=== Begin Enclosure ===

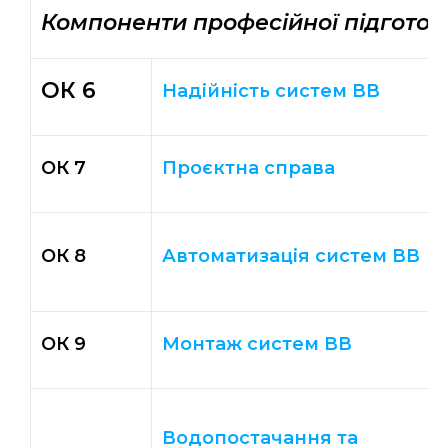
Компоненти професійної підготов
ОК 6
Надійність систем ВВ
ОК 7
Проєктна справа
ОК 8
Автоматизація систем ВВ
ОК 9
Монтаж систем ВВ
Водопостачання та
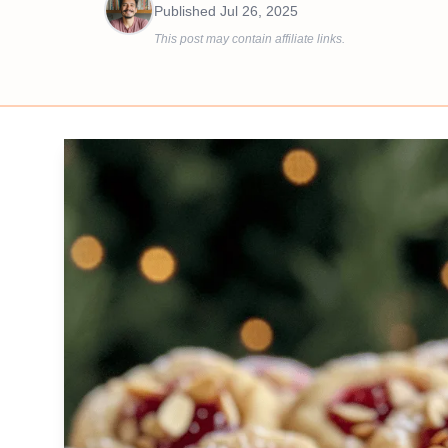
Published
Jul 26, 2025
This post may contain affiliate links.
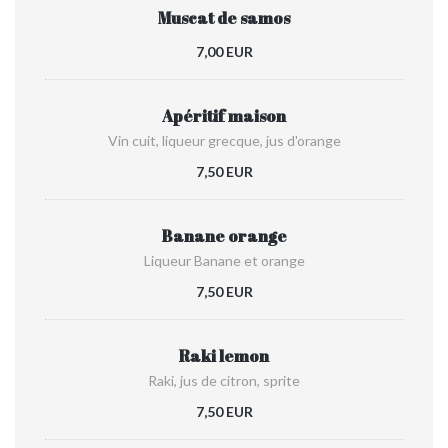
Muscat de samos
7,00 EUR
Apéritif maison
Vin cuit, liqueur grecque, jus d'orange
7,50 EUR
Banane orange
Liqueur Banane et orange
7,50 EUR
Raki lemon
Raki, jus de citron, sprite
7,50 EUR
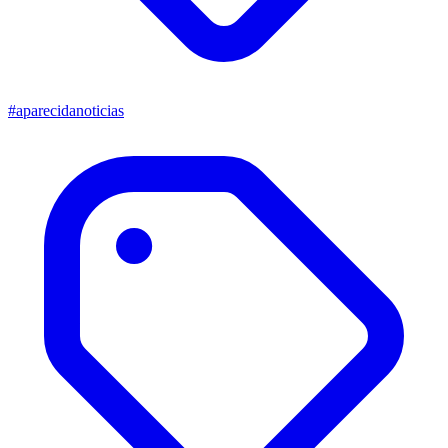
#aparecidanoticias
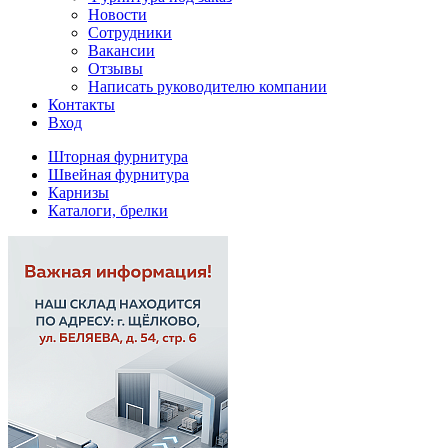
Новости
Сотрудники
Вакансии
Отзывы
Написать руководителю компании
Контакты
Вход
Шторная фурнитура
Швейная фурнитура
Карнизы
Каталоги, брелки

=== End Enclosure ===

ACTION ITEM >>
From the line containing "Шторная фурнитура" down to the last line of the data above, copy every line exactly; leave out all other lines.

WRITTEN ANSWER >>
Шторная фурнитура
Швейная фурнитура
Карнизы
Каталоги, брелки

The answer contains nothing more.